• [Material provided]
##########
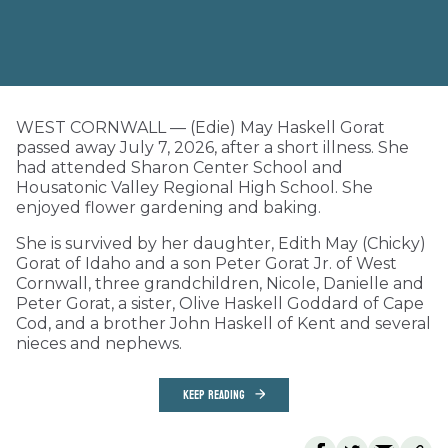
WEST CORNWALL — (Edie) May Haskell Gorat
passed away July 7, 2026, after a short illness. She
had attended Sharon Center School and
Housatonic Valley Regional High School. She
enjoyed flower gardening and baking.
She is survived by her daughter, Edith May (Chicky)
Gorat of Idaho and a son Peter Gorat Jr. of West
Cornwall, three grandchildren, Nicole, Danielle and
Peter Gorat, a sister, Olive Haskell Goddard of Cape
Cod, and a brother John Haskell of Kent and several
nieces and nephews.
KEEP READING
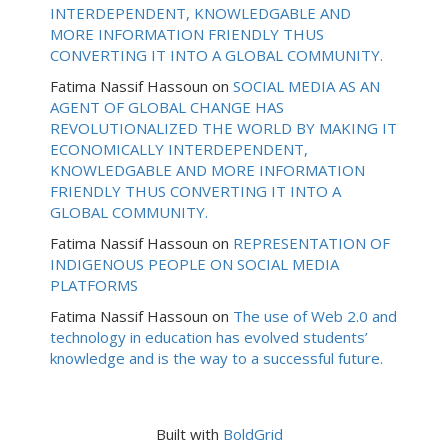
INTERDEPENDENT, KNOWLEDGABLE AND
MORE INFORMATION FRIENDLY THUS
CONVERTING IT INTO A GLOBAL COMMUNITY.
Fatima Nassif Hassoun
on
SOCIAL MEDIA AS AN
AGENT OF GLOBAL CHANGE HAS
REVOLUTIONALIZED THE WORLD BY MAKING IT
ECONOMICALLY INTERDEPENDENT,
KNOWLEDGABLE AND MORE INFORMATION
FRIENDLY THUS CONVERTING IT INTO A
GLOBAL COMMUNITY.
Fatima Nassif Hassoun
on
REPRESENTATION OF
INDIGENOUS PEOPLE ON SOCIAL MEDIA
PLATFORMS
Fatima Nassif Hassoun
on
The use of Web 2.0 and
technology in education has evolved students’
knowledge and is the way to a successful future.
Built with
BoldGrid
##########
• [Work to be completed]
Everything in the listing must be copied exactly except the pictures.

• [Response to this task]
WEST CORNWALL — (Edie) May Haskell Gorat
passed away July 7, 2026, after a short illness. She
had attended Sharon Center School and
Housatonic Valley Regional High School. She
enjoyed flower gardening and baking.
She is survived by her daughter, Edith May (Chicky)
Gorat of Idaho and a son Peter Gorat Jr. of West
Cornwall, three grandchildren, Nicole, Danielle and
Peter Gorat, a sister, Olive Haskell Goddard of Cape
Cod, and a brother John Haskell of Kent and several
nieces and nephews.
KEEP READING
INTERDEPENDENT, KNOWLEDGABLE AND
MORE INFORMATION FRIENDLY THUS
CONVERTING IT INTO A GLOBAL COMMUNITY.
Fatima Nassif Hassoun
on
SOCIAL MEDIA AS AN
AGENT OF GLOBAL CHANGE HAS
REVOLUTIONALIZED THE WORLD BY MAKING IT
ECONOMICALLY INTERDEPENDENT,
KNOWLEDGABLE AND MORE INFORMATION
FRIENDLY THUS CONVERTING IT INTO A
GLOBAL COMMUNITY.
Fatima Nassif Hassoun
on
REPRESENTATION OF
INDIGENOUS PEOPLE ON SOCIAL MEDIA
PLATFORMS
Fatima Nassif Hassoun
on
The use of Web 2.0 and
technology in education has evolved students’
knowledge and is the way to a successful future.
Built with
BoldGrid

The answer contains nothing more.